CTGF-Expression in Gliomen
Daten aus The Cancer Genome Atlas (TCGA; 681 Patienten) und Chinese Glioma Genome Atlas (CGGA; 301 Patienten) zeigten signifikant höhere CTGF-mRNA-Spiegel in niedriggradigen Gliomen (LGG, n=518) und GBM (n=163) im Vergleich zu nicht-tumoralem Hirngewebe (n=207) (LGG: t = 2,410, p < 0,05; GBM: t = 2,364, p < 0,05). Klinische Proben des Nanfang-Hospitals (29 Gliome, 11 Kontrollen) bestätigten diese Ergebnisse. Reverse-Transkriptase-Polymerase-Kettenreaktion (RT-PCR) offenbarte höhere CTGF-mRNA-Expression in 12 Gliomproben vs. 10 Kontrollen (t = 9,117, p < 0,0001). Western-Blot-Analysen (acht gepaarte Proben) demonstrierten erhöhte CTGF-Proteinspiegel in Gliomen. Immunhistochemisch zeigten 86 % (25/29) der Tumorproben eine starke CTGF-Expression gegenüber 18 % (2/11) der Kontrollen (p < 0,001).

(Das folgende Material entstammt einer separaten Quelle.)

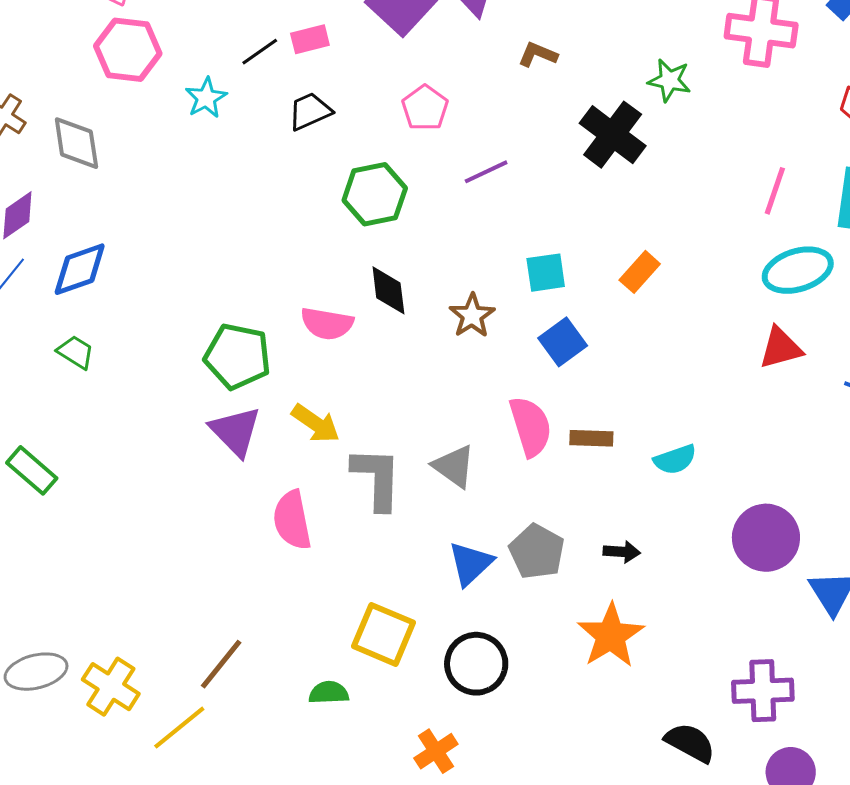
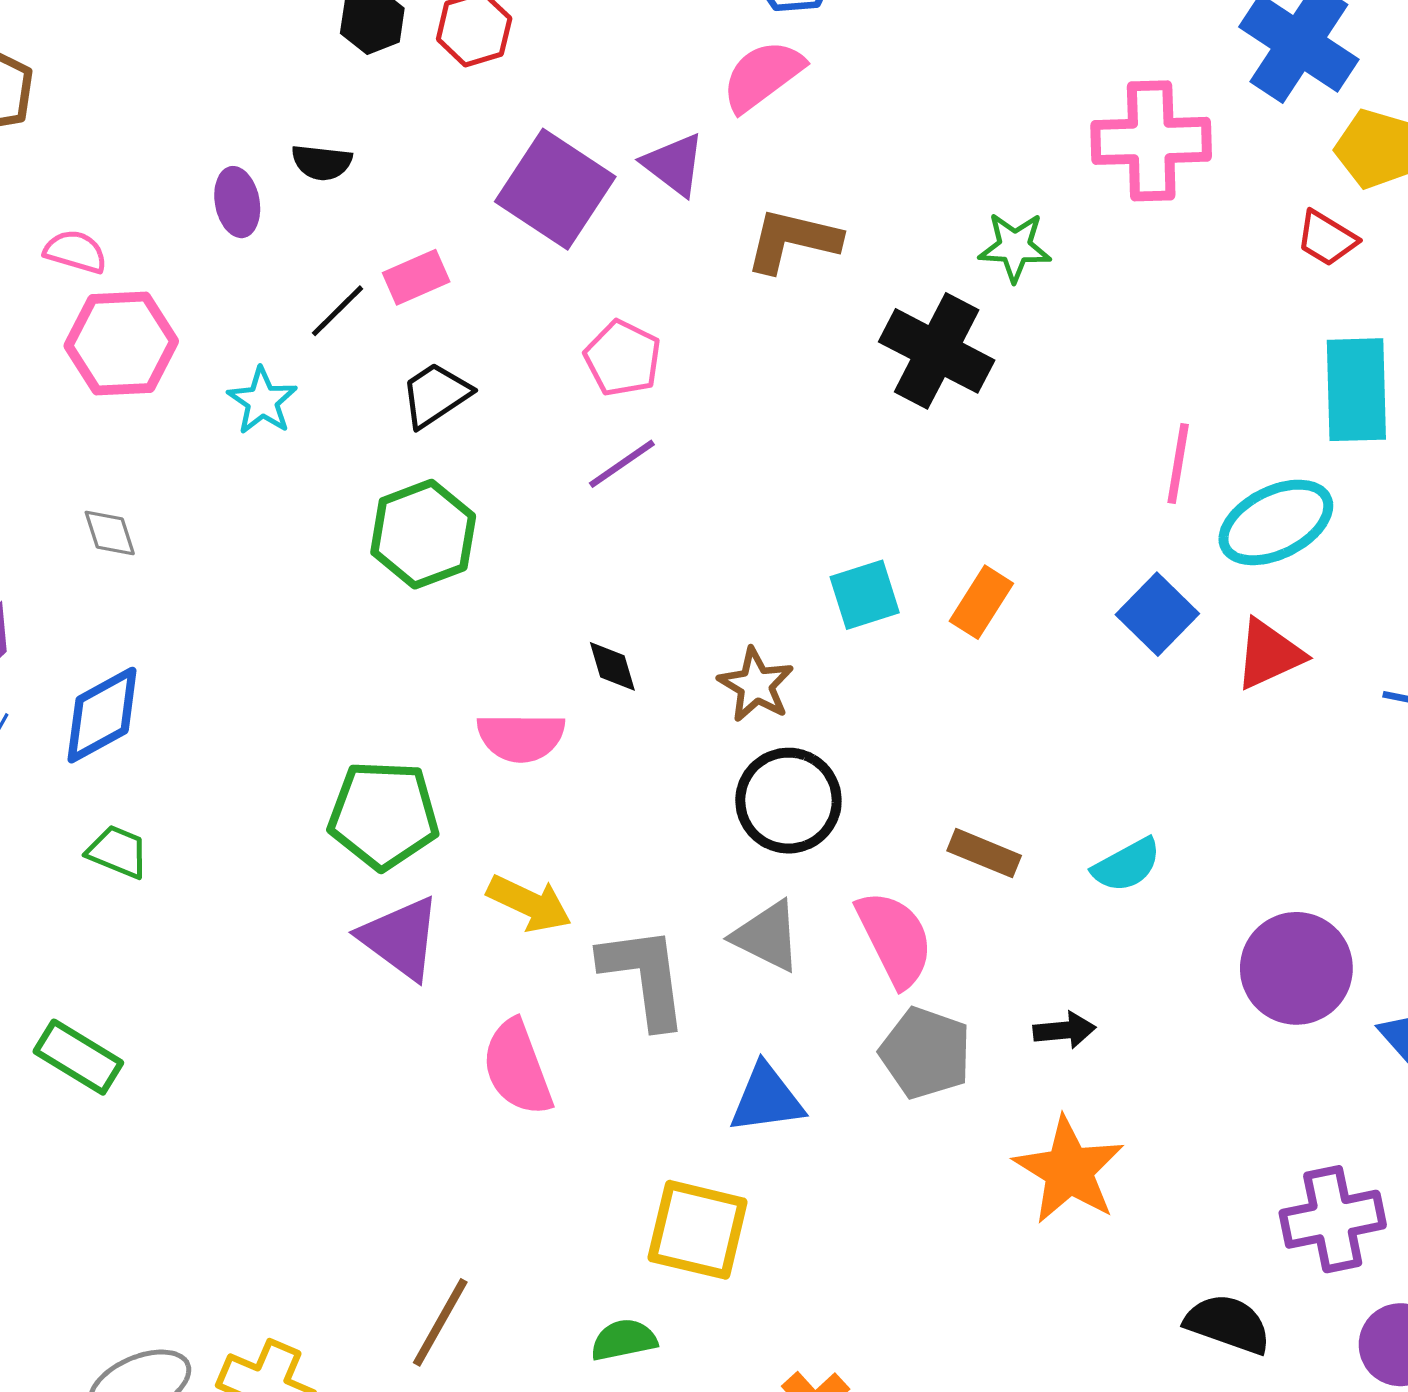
brown L-shape: (538, 54) -> (793, 240), size x1.5
gray diamond: (76, 143) -> (110, 533), moved, size x0.6
purple line: (486, 172) -> (622, 464), moved
pink line: (775, 191) -> (1178, 464), moved
green hexagon: (375, 194) -> (423, 534), moved
orange rectangle: (640, 272) -> (981, 602), moved
black diamond: (388, 290) -> (612, 666), size x0.7
blue square: (563, 342) -> (1157, 614), moved
pink semicircle: (531, 426) -> (895, 939), moved
brown rectangle: (591, 438) -> (984, 853), turned 30
blue triangle: (471, 564) -> (767, 1099), moved, turned 45
black circle: (476, 664) -> (788, 801), moved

Prognostische Bedeutung von CTGF
Überlebensanalysen (TCGA, CGGA) korrelierten hohe CTGF-Expression mit schlechterem klinischem Verlauf. In TCGA betrug das mediane Gesamtüberleben (OS) bei hoher CTGF-Expression 35,4 vs. 63,3 Monate in der Niedrigexpressionsgruppe (χ² = 10,46, p = 0,0012). CGGA-Daten ergaben ein medianes OS von 27,0 vs. 55,1 Monaten (χ² = 7,596, p = 0,0059). CTGF erwies sich somit als unabhängiger ungünstiger Prognosemarker.
Funktionelle Rolle von CTGF in der Gliompathogenese
In-vitro-Experimente mit U87MG- und U251MG-Zelllinien untersuchten CTGF-Knockdown mittels siRNA. MTT-Assays zeigten reduzierte Proliferation, während Transwell- und Boyden-Assays eine um 75 % (U251; p < 0,0001) bzw. 87 % (U87; p < 0,0001) verminderte Migration/Invasion aufwiesen. Durchflusszytometrie offenbarte G1-Phasen-Arrest in CTGF-defizienten Zellen (U251: 44,87 % vs. 34,68 %; U87: 72,05 % vs. 67,66 %), was auf eine CTGF-vermittelte Förderung der DNA-Synthese hinweist.

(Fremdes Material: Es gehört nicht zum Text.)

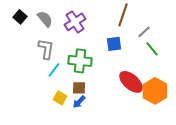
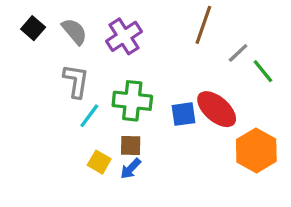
blue square: (114, 44) -> (184, 114), moved
green line: (152, 49) -> (263, 71), moved
red ellipse: (131, 82) -> (217, 109), moved

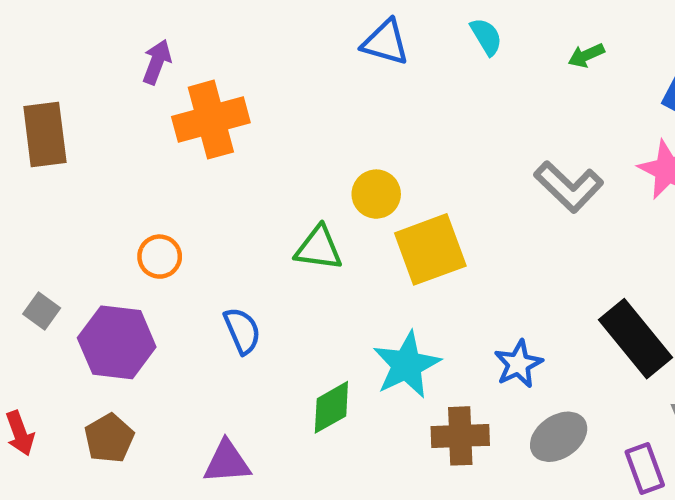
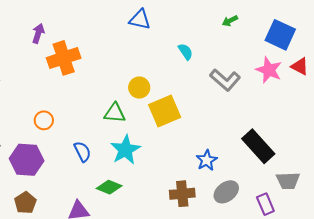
cyan semicircle: (486, 37) -> (186, 52), moved
cyan star: (407, 365) -> (125, 150), moved
green diamond: (331, 407) -> (109, 187), moved, turned 55

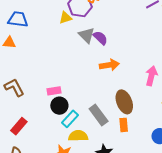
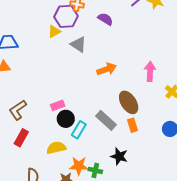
purple semicircle: (100, 38) -> (105, 19), moved
brown L-shape: (14, 87) -> (18, 110), turned -85
red rectangle: (19, 126) -> (21, 138), moved
yellow semicircle: (78, 136) -> (56, 148), moved

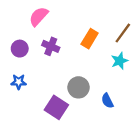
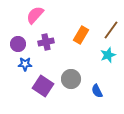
purple cross: (51, 46) -> (46, 42), turned -35
blue star: (19, 82) -> (25, 64), moved
purple square: (56, 107) -> (43, 86), moved

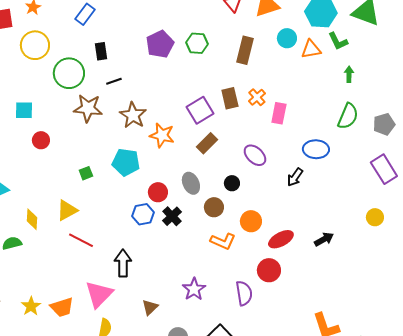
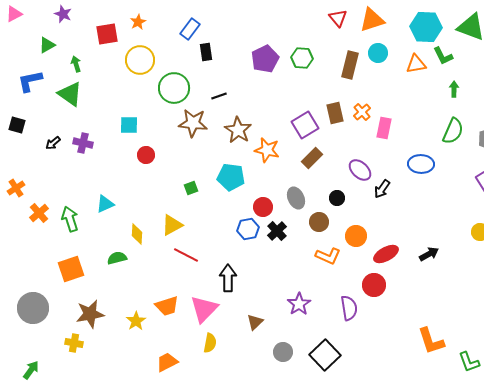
cyan circle: (287, 38) -> (378, 53), moved
black rectangle: (101, 51) -> (206, 52), moved
black arrow: (295, 177) -> (382, 189), moved
orange trapezoid: (62, 307) -> (167, 306), moved

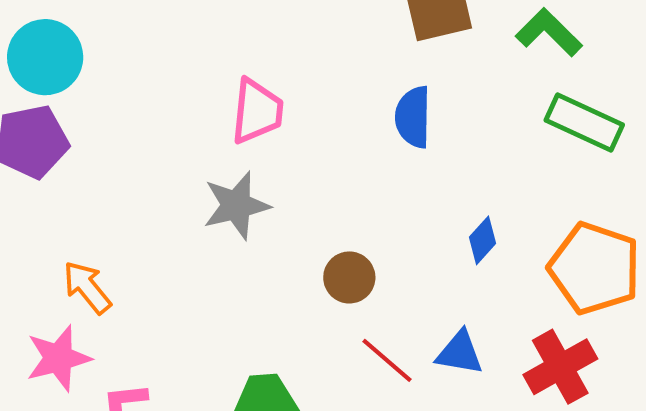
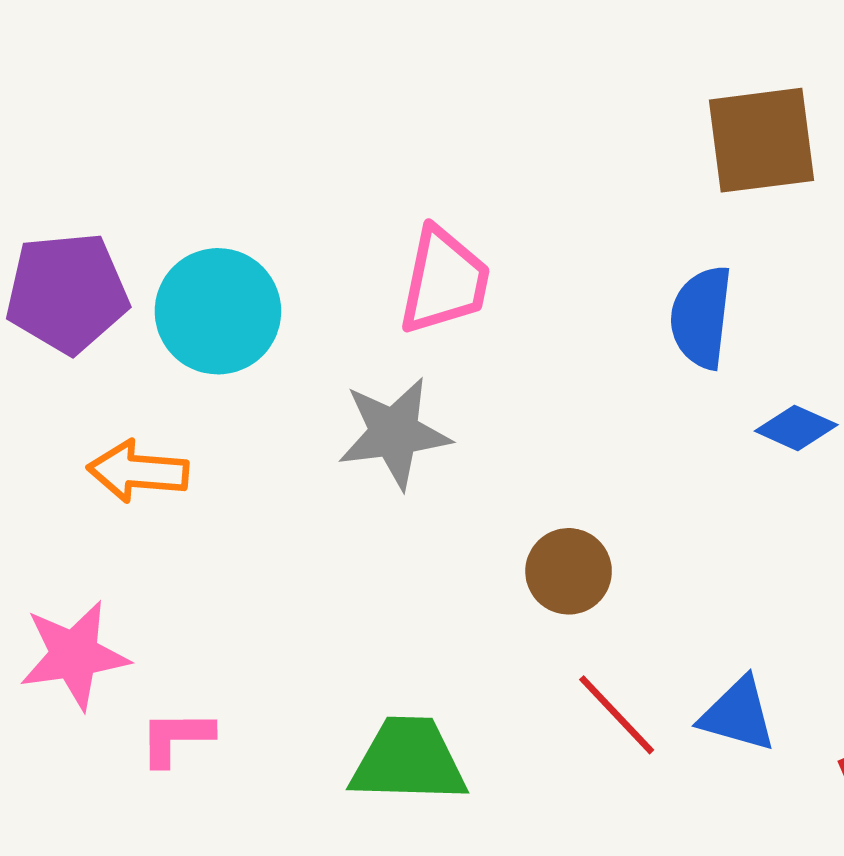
cyan circle: (45, 57) -> (218, 311), moved
blue diamond: (483, 240) -> (796, 428), moved, turned 66
orange arrow: (87, 287) -> (138, 471), moved, turned -52

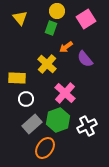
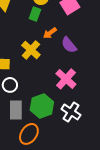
pink cross: (65, 93) -> (66, 79), moved
gray rectangle: (32, 124) -> (16, 110), turned -48
white cross: (87, 126) -> (71, 112), turned -30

CTGF im Glioblastom: Erkenntnisse aus Genontologie-Analysen
GBM wies die höchste CTGF-Expression aller Gliome auf (p < 0,0001). Genontologie (GO)-Analysen von 637 CTGF-assoziierten Genen (TCGA-GBM) ergaben Anreicherung in Stoffwechsel- und Energiepfaden. Biologische Prozesse umfassten Proteinmetabolismus (6,3 % der Gene) und Translation (3,2 %), molekulare Funktionen katalytische Aktivität (3,7 %) und Ribosomenstruktur (1,6 %). Dies deutet auf eine CTGF-gesteuerte metabolische Reprogrammierung als Schlüsselmechanismus der GBM-Malignität hin.

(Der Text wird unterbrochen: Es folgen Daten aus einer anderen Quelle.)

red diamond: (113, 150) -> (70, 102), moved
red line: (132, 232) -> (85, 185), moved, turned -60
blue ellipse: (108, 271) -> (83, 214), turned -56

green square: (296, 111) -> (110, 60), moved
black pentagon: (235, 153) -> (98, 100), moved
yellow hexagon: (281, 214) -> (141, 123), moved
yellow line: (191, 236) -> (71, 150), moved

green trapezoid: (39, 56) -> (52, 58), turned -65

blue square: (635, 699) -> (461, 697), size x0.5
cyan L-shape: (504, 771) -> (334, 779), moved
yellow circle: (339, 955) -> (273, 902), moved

Mechanistische und klinische Relevanz
CTGF fördert Gliomprogression vermutlich über Angiogenese, extrazelluläre Matrix-Remodellierung und Aktivierung von Wnt/ERK-Pfaden. Seine prognostische Aussagekraft und funktionelle Bedeutung unterstreichen das Potenzial als therapeutisches Ziel. Eine Inhibition von CTGF oder downstream-Effektoren könnte resistenzrelevante Signalwege unterbrechen.
Schlussfolgerung
CTGF etabliert sich als Biomarker für schlechte Prognose in Gliomen, wobei hohe Expression mit aggressivem Tumorverhalten und kürzerem Überleben korreliert. Funktionelle Analysen belegen seine Rolle in Proliferation, Migration und Invasion, während GO-Daten metabolische Anpassungen im GBM aufzeigen. Diese Erkenntnisse bilden eine Grundlage für zukünftige CTGF-zielgerichtete Therapien zur Verbesserung der Gliom-Behandlung.